# Rats (Help/Advice Needed)



## HouseHolderGuy (Apr 10, 2021)

Hi, this is going to be a long read, but I am hoping someone can help me out with some solid advice.



About a year ago, we had two rats in our attic (extension). They had come in as Bee's had decided to create a home. I heard them late at night scratching and trying to get the comb. As such, like any good home owner, I got an exterminator out, and within a week they were all dead, with the suspected entrance whole sealed.



About a month went by and a head a scurrying noise again in the attic. But this Time in the main attic. Again, I got the exterminator out. Over the space of 6 months we must have killed 20 rats in the main attic. The exterminator was at a loss where they were coming from as there was no rat poop in the attic at all. near the end of the 6 months, i found brickwork missing mortar near where the house extension joins the main house. I sealed this with mortar and we left motion camera's up in the main loft. Over a period of 2.5 months, there was nothing picked up by the cameras.

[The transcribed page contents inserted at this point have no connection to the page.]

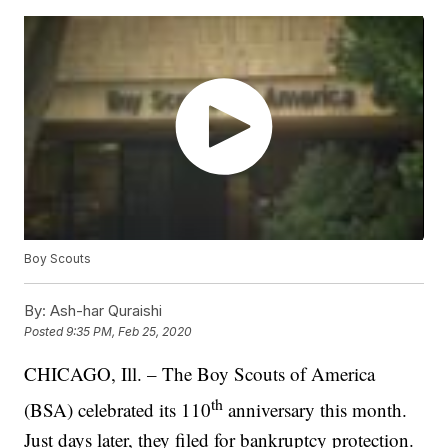
Boy Scouts
By:
Ash-har Quraishi
Posted
9:35 PM, Feb 25, 2020
CHICAGO, Ill. – The Boy Scouts of America
th
(BSA) celebrated its 110
anniversary this month.
Just days later, they filed for bankruptcy protection.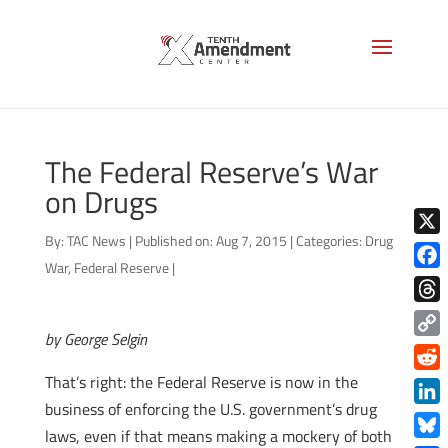
The Federal Reserve’s War
on Drugs
By:
TAC News
|
Published on: Aug 7, 2015
|
Categories:
Drug
X
War
,
Federal Reserve
|
Face
Thre
by George Selgin
Copy
Link
That’s right: the Federal Reserve is now in the
Redd
business of enforcing the U.S. government’s drug
Link
laws, even if that means making a mockery of both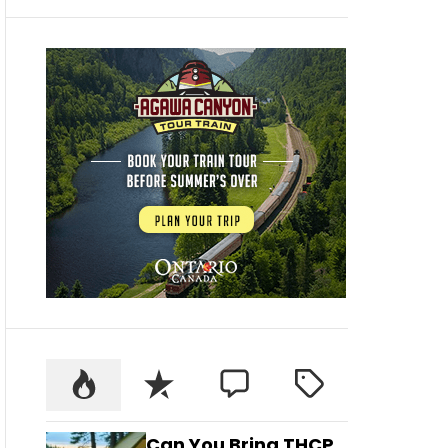
Can You Bring THCP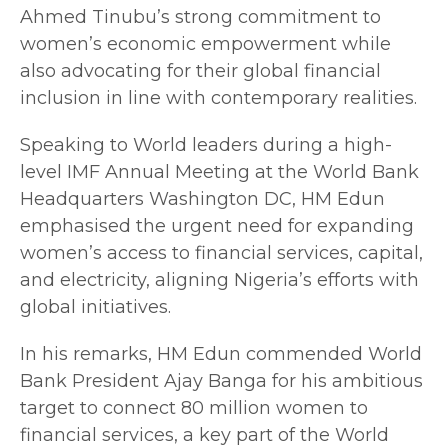
Ahmed Tinubu’s strong commitment to
women’s economic empowerment while
also advocating for their global financial
inclusion in line with contemporary realities.
Speaking to World leaders during a high-
level IMF Annual Meeting at the World Bank
Headquarters Washington DC, HM Edun
emphasised the urgent need for expanding
women’s access to financial services, capital,
and electricity, aligning Nigeria’s efforts with
global initiatives.
In his remarks, HM Edun commended World
Bank President Ajay Banga for his ambitious
target to connect 80 million women to
financial services, a key part of the World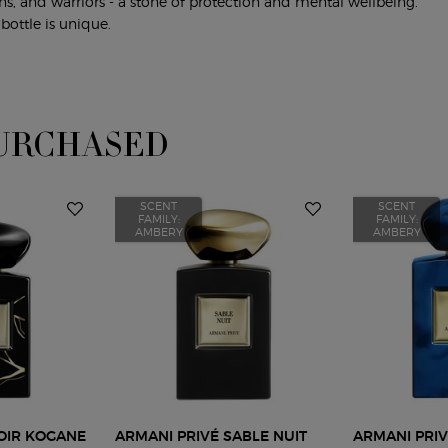
ns, and warriors - a stone of protection and mental wellbeing.
bottle is unique.
URCHASED
SCENT
SCENT
FAMILY:
FAMILY:
AMBERY
AMBERY
OIR KOGANE
ARMANI PRIVÉ SABLE NUIT
ARMANI PRIV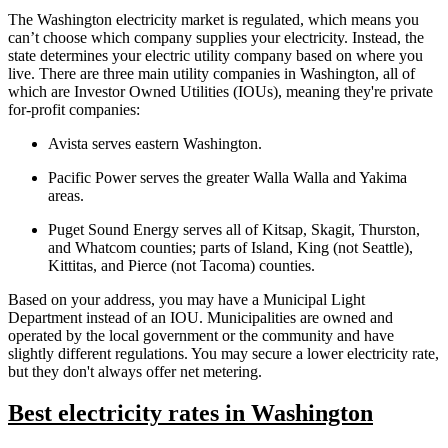
The Washington electricity market is regulated, which means you
can’t choose which company supplies your electricity. Instead, the
state determines your electric utility company based on where you
live. There are three main utility companies in Washington, all of
which are Investor Owned Utilities (IOUs), meaning they're private
for-profit companies:
Avista serves eastern Washington.
Pacific Power serves the greater Walla Walla and Yakima
areas.
Puget Sound Energy serves all of Kitsap, Skagit, Thurston,
and Whatcom counties; parts of Island, King (not Seattle),
Kittitas, and Pierce (not Tacoma) counties.
Based on your address, you may have a Municipal Light
Department instead of an IOU. Municipalities are owned and
operated by the local government or the community and have
slightly different regulations. You may secure a lower electricity rate,
but they don't always offer net metering.
Best electricity rates in Washington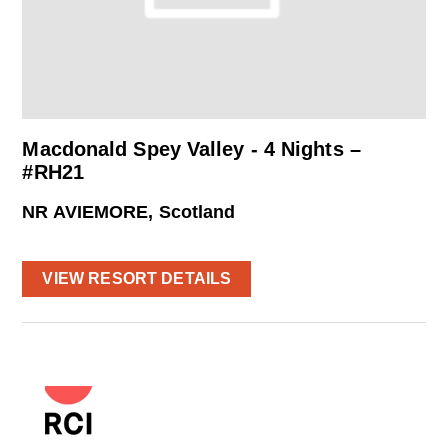
Macdonald Spey Valley - 4 Nights –
#RH21
NR AVIEMORE, Scotland
VIEW RESORT DETAILS
powered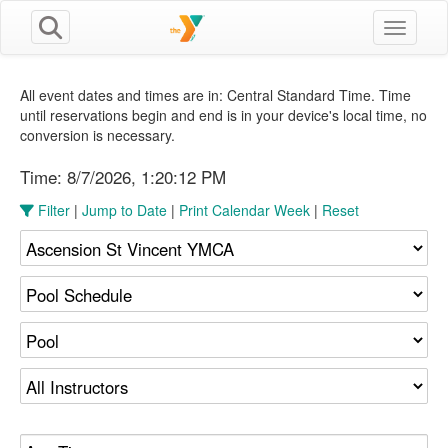
Toggle n
All event dates and times are in: Central Standard Time. Time
until reservations begin and end is in your device's local time, no
conversion is necessary.
Time:
8/7/2026, 1:20:13 PM
Filter
|
Jump to Date
|
Print Calendar Week
|
Reset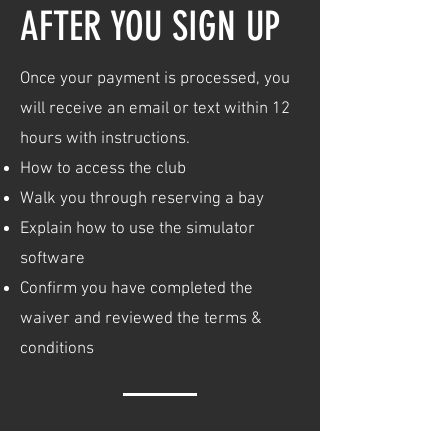
AFTER YOU SIGN UP
Once your payment is processed, you
will receive an email or text within 12
hours with instructions.
How to access the club
Walk you through reserving a bay
Explain how to use the simulator
software
Confirm you have completed the
waiver and reviewed the terms &
conditions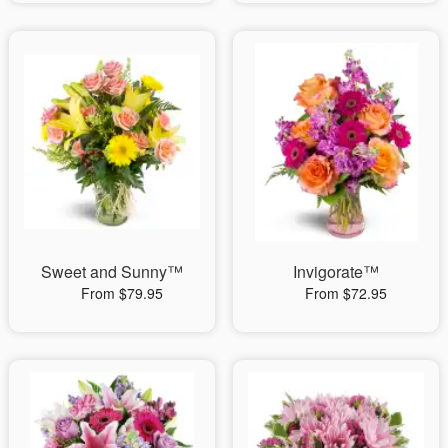
Sweet and Sunny™
Invigorate™
From $79.95
From $72.95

There is no feed in the attic, no water in the attic, there are a couple of boxes, clothes up in the loft, but none have been chewed or ripped up. I did find a few wires had been nibbled, and as such have had them replaced.



I went and got the main sweer pipe, as well as the pipe leading into my house looked at by two surveyors, both came back with no holes / cracks found.

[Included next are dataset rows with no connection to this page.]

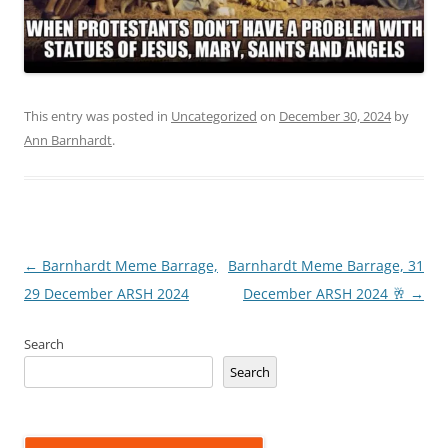
This entry was posted in
Uncategorized
on
December 30, 2024
by
Ann Barnhardt
.
Post
←
Barnhardt Meme Barrage,
Barnhardt Meme Barrage, 31
navigation
29 December ARSH 2024
December ARSH 2024 🥂
→
Search
Search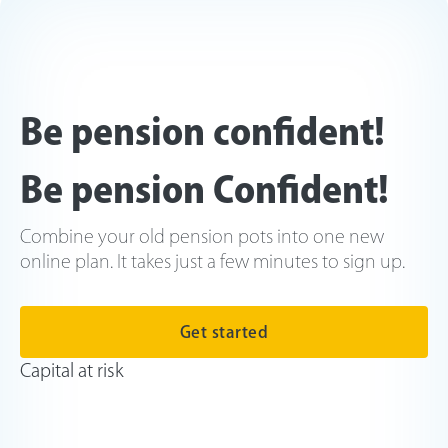
Be pension confident!
Be pension Confident!
Combine your old pension pots into one new
online plan. It takes just a few minutes to sign up.
Get started
Capital at risk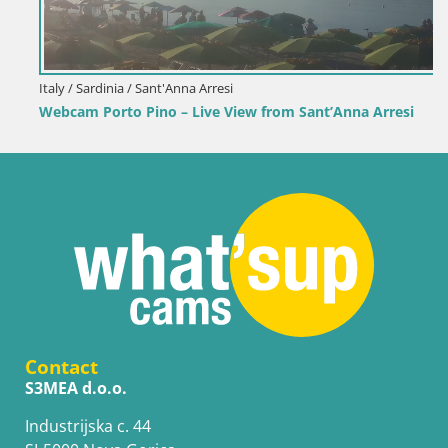
Italy / Sardinia / Sant'Anna Arresi
Webcam Porto Pino – Live View from Sant’Anna Arresi
Contact
S3MEA d.o.o.
Industrijska c. 44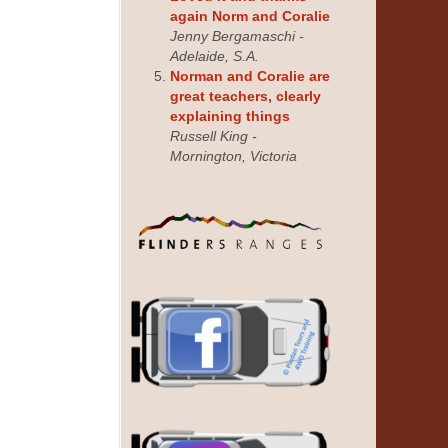
again Norm and Coralie
Jenny Bergamaschi -
Adelaide, S.A.
Norman and Coralie are
great teachers, clearly
explaining things
Russell King -
Mornington, Victoria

The extension has a cavity wall, but the cavity is not filled. The main house was built in 1989 (UK) and is stone walling, so has no cavity. At no point during the saga, way into the early mornings 2am have I heard any scurrying up any of the walls.



The extension has the cavity wall, the main area has no cavity. The house is essentially a T shape, and it is where the T meets where i seem to have the most activity (new extension joining old house)



We live near a canal so Rats live in the banks, but i've lived here 10 years with no issues before.



So, after 2.5 months of no activity, suddenly in one night 2 traps went off, and over a period of 7 days, I have trapped and killed 6 juvenile and one middle aged rat. I stupidly left the dead rats to one side, and when i went up the 8th day, the bodies had gone (i am aware now they will eat their dead).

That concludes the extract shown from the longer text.